WTC remains search to continue


By Amy Westfeldt
The Associated Press


AP Photo/Stephen Chernin
Workers search for victims in the rubble of the World Trade Center disaster site in December 2001.

NEW YORK — A goal to end the search for human remains at the World Trade Center site by the fall is not realistic, and the effort will continue "for the foreseeable future," a city official said Tuesday.

The city medical examiner's office will maintain a presence at the site indefinitely while construction continues in case excavations unearth more human remains, Deputy Mayor Ed Skyler said in a memo to Mayor Michael Bloomberg.
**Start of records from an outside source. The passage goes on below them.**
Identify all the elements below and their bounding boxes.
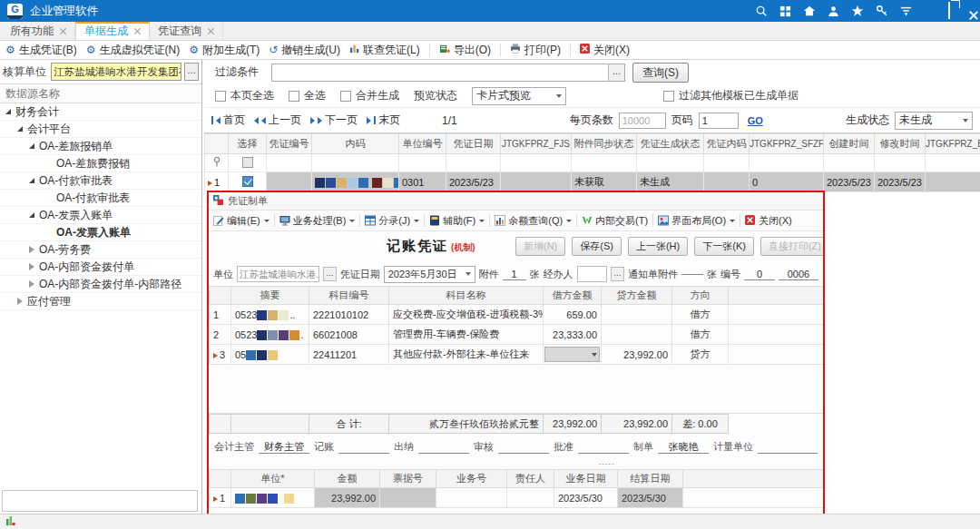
tree-node-travel-claim[interactable]: OA-差旅报销单 [0,138,201,155]
approver-value[interactable] [578,440,629,454]
last-page-button[interactable]: 末页 [367,113,400,128]
cell-settle-date[interactable]: 2023/5/30 [618,488,683,508]
collapsed-arrow-icon[interactable] [29,246,34,253]
expanded-arrow-icon[interactable] [5,109,11,114]
generate-status-select[interactable]: 未生成 [895,112,973,130]
checkbox-icon[interactable] [340,91,351,102]
cell-unit[interactable] [231,488,315,508]
cell-account-name[interactable]: 应交税费-应交增值税-进项税额-3% [389,305,544,325]
collapsed-arrow-icon[interactable] [29,280,34,288]
debit-cell-dropdown[interactable] [544,347,600,362]
voucher-assist-menu[interactable]: 辅助(F) [429,214,485,228]
attachment-count-input[interactable]: 1 [503,269,526,280]
agent-input[interactable] [577,266,608,282]
prev-page-button[interactable]: 上一页 [254,113,301,128]
cell-business-date[interactable]: 2023/5/30 [554,488,618,508]
star-icon[interactable] [851,5,864,17]
cell-amount[interactable]: 23,992.00 [315,488,380,508]
voucher-balance-query-menu[interactable]: 余额查询(Q) [495,214,572,228]
col-voucher-no[interactable]: 凭证编号 [267,134,312,154]
filter-condition-input[interactable]: … [271,64,625,82]
cell-owner[interactable] [507,488,554,508]
number-input-2[interactable]: 0006 [779,269,818,280]
col-fjs[interactable]: JTGKFPRZ_FJS [501,134,572,154]
user-icon[interactable] [828,5,839,17]
col-unit-code[interactable]: 单位编号 [399,134,446,154]
col-generate-status[interactable]: 凭证生成状态 [637,134,704,154]
cell-credit[interactable] [602,305,672,325]
generate-voucher-button[interactable]: ⚙生成凭证(B) [5,43,77,58]
filter-pin-icon[interactable] [213,157,220,169]
entry-row[interactable]: 1 0523.. 2221010102 应交税费-应交增值税-进项税额-3% 6… [210,305,824,325]
tab-document-generate[interactable]: 单据生成 [75,22,150,40]
page-number-input[interactable]: 1 [699,113,739,129]
maker-value[interactable]: 张晓艳 [658,440,709,454]
tree-node-payment-approval-leaf[interactable]: OA-付款审批表 [0,190,201,207]
save-voucher-button[interactable]: 保存(S) [572,237,622,256]
expanded-arrow-icon[interactable] [17,126,23,132]
number-input[interactable]: 0 [744,269,775,280]
next-page-button[interactable]: 下一页 [310,113,358,128]
expanded-arrow-icon[interactable] [29,178,34,183]
auditor-value[interactable] [498,440,549,454]
col-voucher-code[interactable]: 凭证内码 [704,134,750,154]
col-attach-status[interactable]: 附件同步状态 [572,134,637,154]
bookkeeper-value[interactable] [338,440,389,454]
table-row[interactable]: 1 0301 2023/5/23 未获取 未生成 0 2023/5/23 202… [205,172,980,192]
cell-account-name[interactable]: 管理费用-车辆费-保险费 [389,325,544,345]
unit-lookup-button[interactable]: … [323,267,337,281]
next-voucher-button[interactable]: 下一张(K) [694,237,754,256]
tree-node-finance[interactable]: 财务会计 [0,103,201,121]
entry-row-active[interactable]: 3 05 22411201 其他应付款-外部往来-单位往来 23,992.00 … [210,345,824,365]
merge-generate-checkbox[interactable]: 合并生成 [340,88,399,103]
undo-generate-button[interactable]: ↺撤销生成(U) [269,43,340,58]
cell-credit[interactable]: 23,992.00 [602,345,672,365]
export-button[interactable]: 导出(O) [439,43,491,58]
tree-node-invoice-entry[interactable]: OA-发票入账单 [0,207,201,224]
preview-status-select[interactable]: 卡片式预览 [472,87,566,105]
tree-node-accounting-platform[interactable]: 会计平台 [0,121,201,138]
cell-direction[interactable]: 贷方 [672,345,729,365]
notice-count-input[interactable] [681,274,703,275]
voucher-internal-trade-button[interactable]: 内部交易(T) [582,214,648,228]
accounting-unit-input[interactable]: 江苏盐城港响水港开发集团有限公司 [51,63,181,81]
expanded-arrow-icon[interactable] [29,212,34,218]
col-sfzf[interactable]: JTGKFPRZ_SFZF [750,134,824,154]
cell-business-no[interactable] [436,488,507,508]
voucher-layout-menu[interactable]: 界面布局(O) [658,214,735,228]
cell-direction[interactable]: 借方 [672,325,729,345]
checkbox-icon[interactable] [663,91,674,102]
col-internal-code[interactable]: 内码 [312,134,399,154]
link-query-voucher-button[interactable]: 联查凭证(L) [349,43,420,58]
tab-close-icon[interactable] [208,28,214,34]
cell-direction[interactable]: 借方 [672,305,729,325]
print-button[interactable]: 打印(P) [510,43,561,58]
agent-lookup-button[interactable]: … [611,267,624,281]
tree-node-travel-claim-leaf[interactable]: OA-差旅费报销 [0,155,201,172]
accounting-unit-lookup-button[interactable]: … [184,63,199,81]
tree-node-internal-fund-path[interactable]: OA-内部资金拨付单-内部路径 [0,276,201,293]
go-link[interactable]: GO [748,115,763,126]
select-all-checkbox[interactable]: 全选 [289,88,326,103]
search-icon[interactable] [755,5,768,17]
cell-credit[interactable] [602,325,672,345]
cell-account-code[interactable]: 22411201 [309,345,389,365]
cell-debit[interactable]: 659.00 [544,305,602,325]
col-created-time[interactable]: 创建时间 [824,134,875,154]
tree-node-internal-fund[interactable]: OA-内部资金拨付单 [0,259,201,276]
checkbox-icon[interactable] [215,91,226,102]
prev-voucher-button[interactable]: 上一张(H) [628,237,688,256]
cell-summary[interactable]: 0523.. [231,305,309,325]
cashier-value[interactable] [418,440,469,454]
voucher-edit-menu[interactable]: 编辑(E) [213,214,270,228]
measure-unit-value[interactable] [758,440,818,454]
col-modified-time[interactable]: 修改时间 [875,134,926,154]
voucher-entry-menu[interactable]: 分录(J) [365,214,419,228]
cell-account-code[interactable]: 66021008 [309,325,389,345]
cell-account-name[interactable]: 其他应付款-外部往来-单位往来 [389,345,544,365]
col-select[interactable]: 选择 [229,134,267,154]
checkbox-icon[interactable] [289,91,299,102]
tree-node-payable-mgmt[interactable]: 应付管理 [0,293,201,310]
filter-lookup-button[interactable]: … [608,64,624,81]
restore-icon[interactable] [943,3,950,19]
The hope to finish searching by this fall  "is no longer attainable," he added.

"Our experience over the last nine months and the ongoing rebuilding of the World Trade Center site and surrounding area suggest that search operations will continue in one form or another for the foreseeable future," Skyler said.

Construction and the remains search have continued to unearth debris from the fallen twin towers under nearby roads and possibly in ground where families gather each year to mark the Sept. 11 anniversary, Skyler wrote.

Hundreds of human bones, ranging from fragments to full arm and leg bones, have been found since October and continue to be recovered daily in an intensive city-led search for remains missed in the cleanup right after the 2001 terrorist attacks.

City officials have searched manholes, rooftops, sewer lines, a service road at ground zero and under a state highway, sometimes finding steel and debris from the destroyed towers mixed in with the remains.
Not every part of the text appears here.